What is the difference between a sharecropper?
In tenant farming, tenants live in the same land and engage in agricultural practices for a given period, and finally get their payments as money, fixed amount of crop, or in combination. In the case of sharecropping, tenant receives his portion as a share. He has to give a share to the landowner, which is pre decided.
What does the phrase sharecropping mean?
/ˈʃerˌkrɑː.pɪŋ/ the activity of renting land and giving part of the crop you produce on it as rent, especially in the past in the US : The rise of sharecropping was one of the many changes that came with the abolition of slavery.

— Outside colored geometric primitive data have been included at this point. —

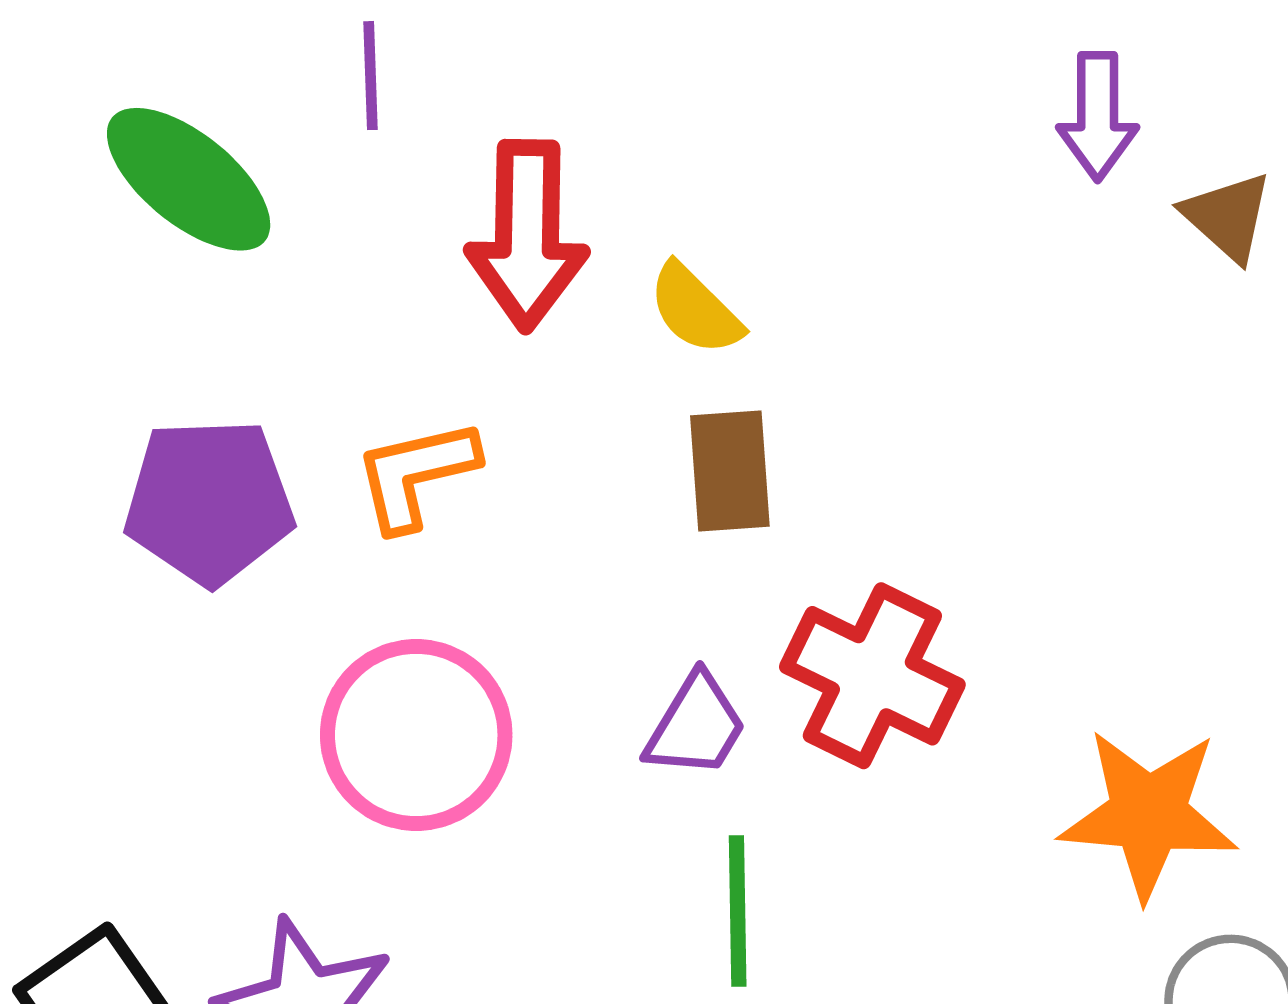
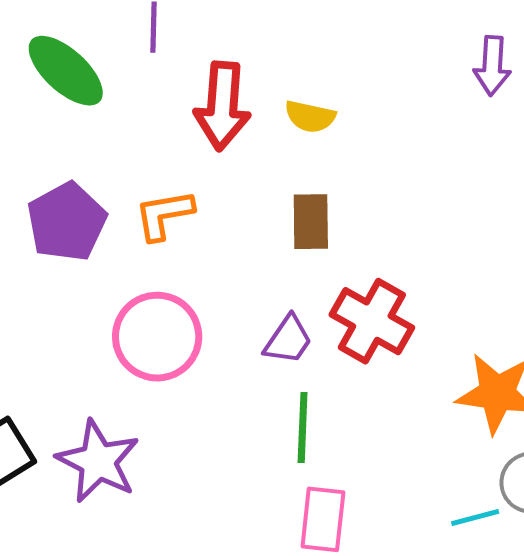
yellow semicircle: (695, 309) -> (310, 117), moved, turned -36
purple pentagon: (209, 501) -> (67, 222), turned -30

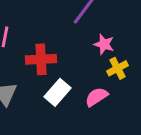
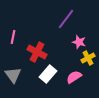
red cross: (41, 59) -> (37, 52), turned 30

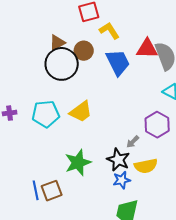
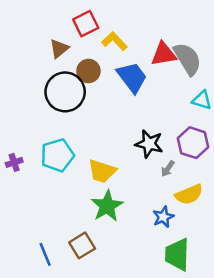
brown triangle: (57, 43) -> (59, 49), moved
yellow trapezoid: (81, 112) -> (102, 171), moved, turned 65
black star: (118, 160) -> (149, 144), moved
blue line: (36, 190) -> (45, 254), moved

She was born into a poor sharecropping family.
: a tenant farmer especially in the southern U.S. who is provided with credit for seed, tools, living quarters, and food, who works the land, and who receives an agreed share of the value of the crop minus charges.
Sharecropping is a system where the landlord/planter allows a tenant to use the land in exchange for a share of the crop. This encouraged tenants to work to produce the biggest harvest that they could, and ensured they would remain tied to the land and unlikely to leave for other opportunities.
Is there still sharecropping?
Cash rent and the 1/3-2/3 lease are the major contracts used now. However, a true sharecropping system is still in use from time to time.
Who was the sharecropper in the antebellum South?
Most African Americans in the cotton parishes worked as sharecroppers or tenants, closely supervised by plantation owners or managers. Until more recently, historical accounts of nonslaveholding whites of the antebellum Southeast have focused heavily on yeomen and sharecroppers.
While most first worked as sharecroppers, the Chinese worked as families to improve their lives. By the 1930s, whites constituted most of the sharecroppers in the South.
In the case of freed slaves of the United States, many became sharecroppers and indentured servants. By 1910, a majority of black farmers in the Delta had lost their land and become sharecroppers. While most first worked as sharecroppers, the Chinese worked as families to improve their lives.
How did mechanization affect black farmers and sharecroppers?
Tractors and harvesters were replacing mules and manual labor, and mechanization was in the process of making black tenant farmers and sharecroppers expendable. Many lose their land and must become tenant farmers, sharecroppers, or wage-laborers for the better-off peasants who can afford fertilizers and some machinery.